Saure Ernte
Neue Plage aus China: Wollläuse vernichten Zitrusernte in Vega Baja
Insekt aus China greift an: Laus verdirbt den Bestand an Valencias Traditionsfrüchten
San Miguel – mar. Die Zitrusbauern der Vega Baja hatten während der Coronavirus-Krise Glück. Ihre vitaminreichen Früchte erfreuten sich einer so starken Nachfrage, dass die Preise bis zu 40 Prozent anstiegen und diesmal sogar etwas davon bei den Erzeugern hängen blieb. Die guten Erlöse hatten die Bauern bitter nötig, denn die Dürren der Vorjahre und die ungewisse Zukunft hinsichtlich der Zuweisungen von Wasser über die Kanäle aus dem Norden, die nicht mehr nachhaltig ist, stellen Effizienz und Tradition in Frage, immer mehr Bauern geben auf.
Eine neue Plage setzt dem Sektor zu. Hatte man beim Feuerbakterium bisher Glück, das bis dato „ nur“die Mandelbauern im Norden Alicantes betrifft, fällt nun die Pulvinaria polygonata über die Zitronen- und Limettenbäumchen, die Orangen-, Clementinen- und Mandarinenhaine her.

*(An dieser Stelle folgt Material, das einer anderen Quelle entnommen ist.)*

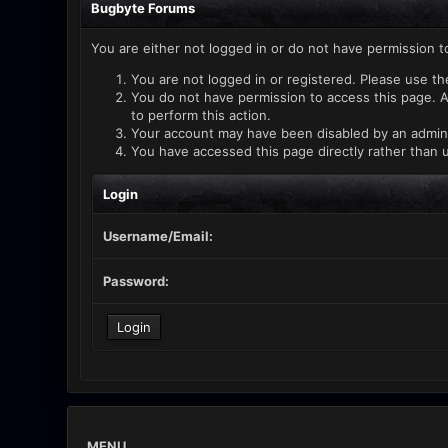
Bugbyte Forums
You are either not logged in or do not have permission t
You are not logged in or registered. Please use th
You do not have permission to access this page. A
to perform this action.
Your account may have been disabled by an administ
You have accessed this page directly rather than u
Login
Username/Email:
Password:
MENU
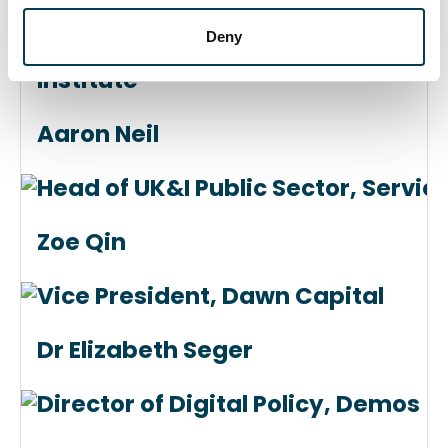
Deny
Director, Science and Technology P
Institute
Aaron Neil
Head of UK&I Public Sector, Servi
Zoe Qin
Vice President, Dawn Capital
Dr Elizabeth Seger
Director of Digital Policy, Demos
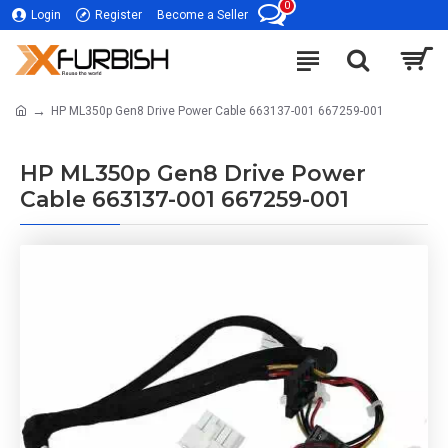
0
Login
Register
Become a Seller
HP ML350p Gen8 Drive Power Cable 663137-001 667259-001
HP ML350p Gen8 Drive Power
Cable 663137-001 667259-001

Dabei handelt es sich um ein Insekt, die chinesische Wolllaus, eine Variante der Napfschildläuse, von denen es über 1.000 Unterarten gibt. Im März wurde sie überhaupt das erste Mal in Europa nachgewiesen, an Zitronenbäumen in San Miguel de Salinas. Mittlerweile sind sie in der ganzen Vega Baja und bis Torremendo gesehen worden, greifen also auch nach dem Campo de Elche bis nach Murcia und damit dem „ Gemüsegarten Europas“. Bis Anfang Juni meldet der Bauernverband Asaja 5.000 befallene Hektar und einen Ausfall von 100.000 Tonnen Früchten, überwiegend Zitronen.
Läuse im Schleimteppich
Die Uni Valencia forscht im Auftrag des valencianischen Landwirtschaftsministeriums und berät sich mit Kollegen aus Australien, die diese Plage bereits seit Jahren kennen. Dabei fängt man praktisch bei Null an, denn die chinesischen Wollläuse waren bis dato in Europa völlig unbekannt. Die Ermittler haben eine Ladung Mangos aus Indien in Verdacht, mit der die Wollläuse gekommen sein könnten, der Import der Schädlinge wäre also ein weiteres Produkt des globalisierten Konsumverhaltens. Dass sie sich in der Vega Baja halten und so stark vermehren, habe indes auch mit dem Klimawandel zu tun.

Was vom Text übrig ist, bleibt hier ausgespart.